Dorian Hawkmoon has been one of the last continental warlords to resist the iron heel of the armies of Granbretan. He is, though, finally taken prisoner and has the evil jewel implanted in his skull by the forces of the Dark Empire when he is taken back to Londra. In turn he is sent out to infiltrate the last stronghold of opposition - that part of sourthern France called the Kamarg, where Count Brass is holding out. There he is rescued from the power of the Jewel, only to lose his new love, and then to see the Castle Brass transmitted into another dimension as it escapes the final destruction of the all-conquering Granbretanians. Somewhere along the way (and we're not half-way in yet) he discovers that the mysterious Runestaff has a purpose for him.

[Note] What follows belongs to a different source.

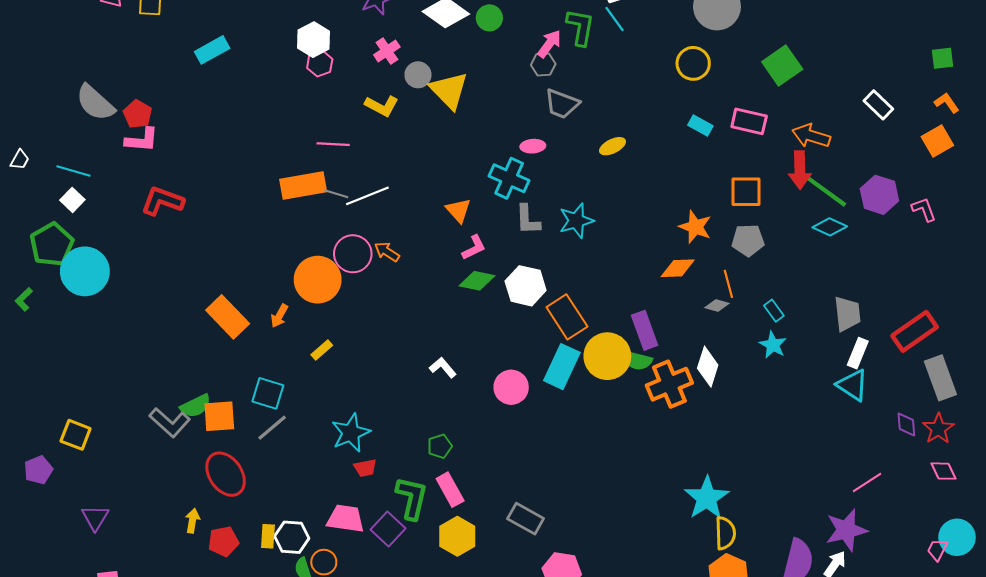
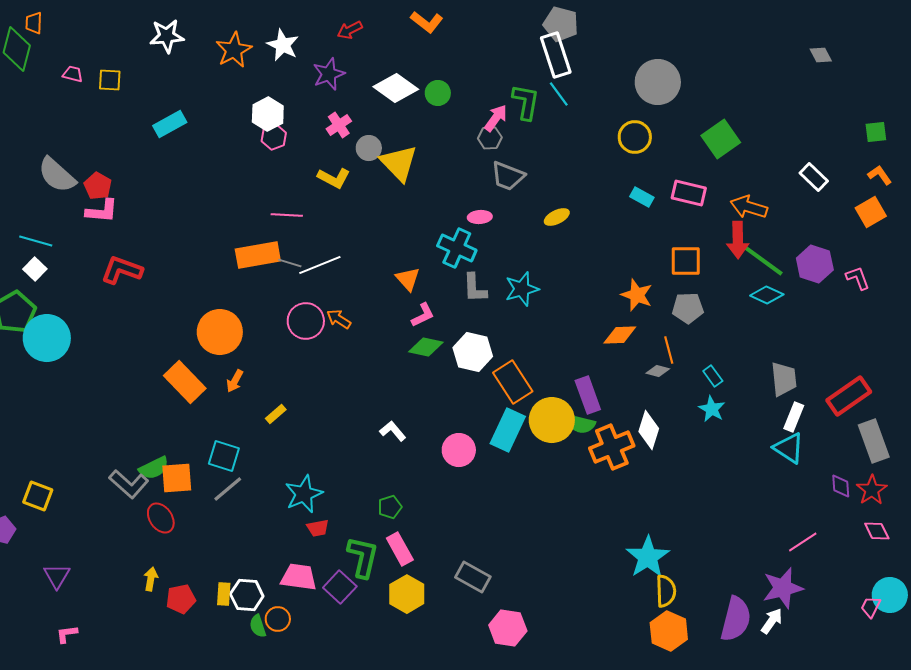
orange circle: (318, 280) -> (220, 332), moved
red ellipse: (226, 474) -> (161, 518), moved, size x0.7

Moorcock wrote these novels in the 'sixties to help finance New Worlds and wrote them quickly, but it is not obvious. And the tricks he has used help to drive the story on, but also underpin it, starting with the reversal of making Granbretan the villain of the piece, and Londra the centre of the spiderweb of evil, and King-Emperor Huon the evil spider. On the other side Hawkmoon, Duke of Koln, could be one of Rider Haggard's heroes unspoiled by excessive introversion or doubt. Then, there is a satisfying appearance and disappearance of characters - as they seem to switch allegiance, and likewise weapons and craft don't last overlong. Hawkmoon escapes from the Kamarg on a giant flamingo, for instance, only for it to be shot down by a hunter who will become his friend. The Granbretanians, meanwhile, will persue him from their slow and ungainly ornithopters. For this is the far future where gothic science meets mutant beast in a new Dark Age.
How far all this fits into Moorcock's Tale of the Eternal Champion I can't say, but on its own it stands up as "a good read", and on that I recommend it.